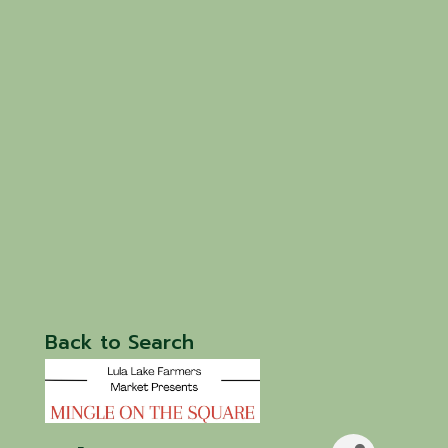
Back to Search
□ □ □ □
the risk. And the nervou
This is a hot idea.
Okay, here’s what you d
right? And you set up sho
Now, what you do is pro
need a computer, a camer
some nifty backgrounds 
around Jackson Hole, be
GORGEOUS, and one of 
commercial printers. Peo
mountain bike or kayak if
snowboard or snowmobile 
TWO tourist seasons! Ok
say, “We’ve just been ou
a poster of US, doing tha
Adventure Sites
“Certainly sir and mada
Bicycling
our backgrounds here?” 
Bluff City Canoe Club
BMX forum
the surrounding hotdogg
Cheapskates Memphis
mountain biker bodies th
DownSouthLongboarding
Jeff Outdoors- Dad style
□ □ □ □
Problem statement: Wherever the word "backgrounds" turns up in the records above, copy the line that holds it.

Problem solution:
some nifty backgrounds 
our backgrounds here?” 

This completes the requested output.